Dans les pas de son mentor Joséphine Catapano, Sophia Grojsman a signé près d’une centaine de parfums au cours d’une carrière de cinquante ans chez IFF New York. Son style reconnaissable entre tous et sa personnalité chaleureuse ont laissé une empreinte pérenne sur l’industrie.

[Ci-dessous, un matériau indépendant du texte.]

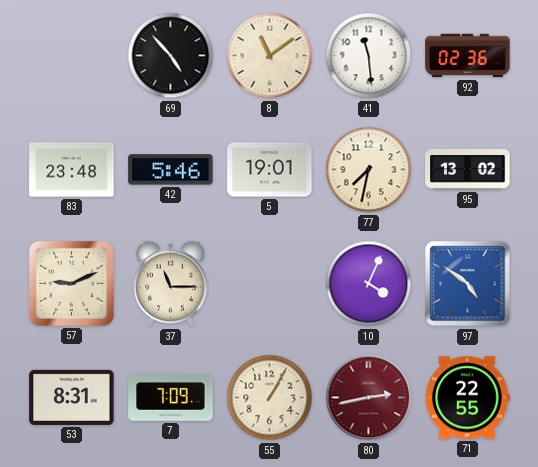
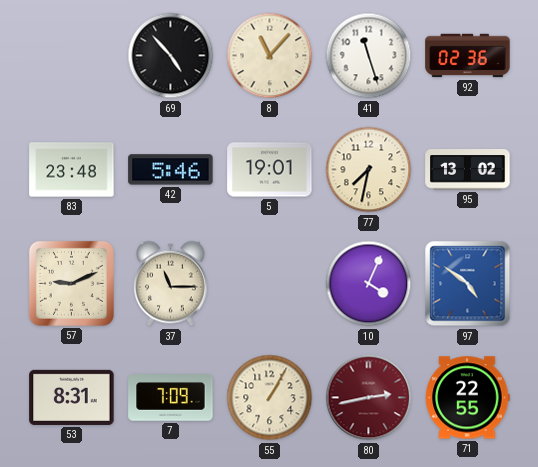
8: 11:09 -> 11:07
41: 11:29 -> 11:27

Née à Lubcha en Biélorussie le 8 mars 1945, Sophia Grojsman déménage en Pologne avec ses parents et sa sœur à l’âge de 15 ans. Elle y poursuit ses études à l’université et y obtient sa licence de chimie analytique inorganique. En 1965, la famille déménage aux États-Unis. L’année d’après, Sophia Grojsman trouve un poste de technicienne de laboratoire chez IFF à New York pour assister le parfumeur Ellie Fox. Rapidement repérée par les parfumeurs Joséphine Catapano et Ernest Shiftan, elle est nommée parfumeuse quelques années plus tard. N’ayant pas suivi d’école spécialisée, elle se forme par l’expérience : « Je n’ai pas une approche conventionnelle des matières premières de la parfumerie [...] : j’ai appris les ingrédients par moi-même. Le premier accord que j’ai composé était une note rosée construite à partir de quatre éléments » [1] et qu’elle n’a eu de cesse de retravailler par la suite.
Présentée à Estée Lauder par l’intermédiaire du représentant de la marque Tom Joy, elle crée White Linen en 1978, considéré comme son premier parfum : un aldéhydé propre, ponctué de roses vertes. Après la fleur d’oranger dans Vanderbilt en 1982, la reine de fleurs revient au centre de sa composition de 1983 pour Yves Saint Laurent, dont Chantal Roos était alors la directrice artistique : « J’ai commencé à travailler sur Paris en pensant à Après l’ondée. Bien sûr, dans Après l’ondée, il n’y a pas de roses en fond, mais il y a ce squelette d’une note violette très crémeuse. J’ai travaillé sur la rose que je voulais ajouter [...] en jouant notamment avec les damascones » [2], lesquelles avaient été rendues disponibles pour la parfumerie quelques années auparavant, et qu’elle admirait dans Nahéma. Pour la critique Tania Sanchez, Paris marque « le point au-delà duquel il n’est plus possible de faire une rose plus puissante, plus grandiose, plus complexe. À partir de celui-ci, il n’est possible d’innover qu’en soustrayant, et non en ajoutant. C’est un monstre à la fois brillant et magnifique » [3].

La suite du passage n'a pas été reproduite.